On entre dans ce disque avec délice. L’introduction de 49 Steps sonne comme un récit vibrant des temps anciens, conté à l’archer par la contrebasse de Brice Soniano, extraordinaire de justesse et d’émotion. S’y mêlent avec une légèreté infinie le piano de Alexi Tuomarila, et les balais du batteur Lionel Beuvens, qui évoquent le ressac de la mer, le temps qui s’égrène, et en parfont la poésie. Le souffle poignant du trompettiste Kalevi Louhivuori relaye alors la contrebasse, et se fond avec elle dans un jeu de textures d’une exquise finesse. 

La magie de ce quartet est toute entière contenue dans cette introduction somptueuse, qui nous plonge dans une histoire bouillonnante dont les remous invitent aux émotions les plus variées. Car les huit compositions de Lionel Beuvens forment un disque riche et contrasté, qui révèle une écriture d’une grande maîtrise et richesse, tant dans les ballades empreintes d’un lyrisme sobre et puissant (For Threes, Oisin) que dans un jazz contemporain qui confine à l’expérimental (Valse à Cinq Temps). Les inspirations multiples du compositeur se font entendre, dans la rythmique latine de Cité Soleil, ou Constelation, dont le groove est également teinté de funk, ou dans les rythmes percussifs aux sonorités originelles (What’s even).

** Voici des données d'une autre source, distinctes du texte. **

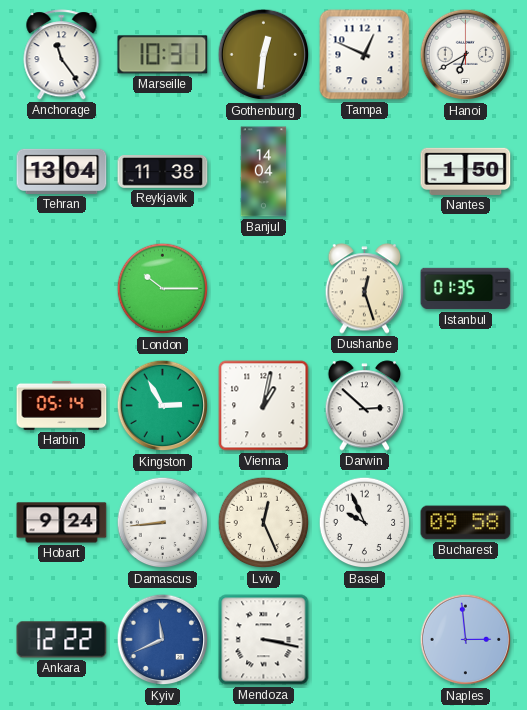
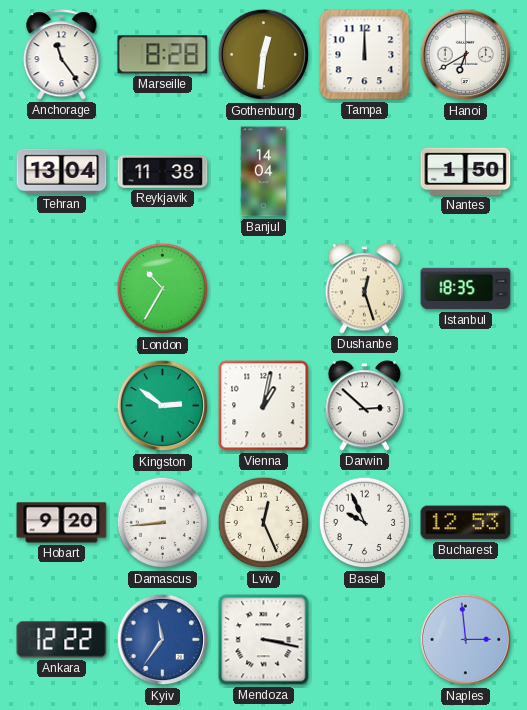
Marseille: 10:31 -> 8:28
Tampa: 12:49 -> 12:00
London: 10:15 -> 10:35
Istanbul: 01:35 -> 18:35
Harbin: 05:14 -> none
Kingston: 2:55 -> 2:51
Hobart: 9:24 -> 9:20
Bucharest: 09:58 -> 12:53
Kyiv: 11:41 -> 11:36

Cet éclectisme jubilatoire est parachevé par les incursions de Frank Vaganée (alto sax présent sur les balades For Threes et Oisin) et Ewout Pierreux, dont le Fender rhodes bouscule Cité Soleil et Valse à 5 temps. 

L’espace laissé aux musiciens par l’écriture ciselée de Lionel Beuvens leur permet de libérer leurs talents d’improvisateurs et révèle une grande complicité de groupe. 

Cet album est définitivement de ceux qui nous accompagnent, que l’on peut écouter en boucle tout au long de sa journée, et il la marque d’ailleurs d’une couleur presque spirituelle, de part l’oscillation qu’il opère entre les tensions, denses, sauvages ou festives et un recul contemplatif et nourricier.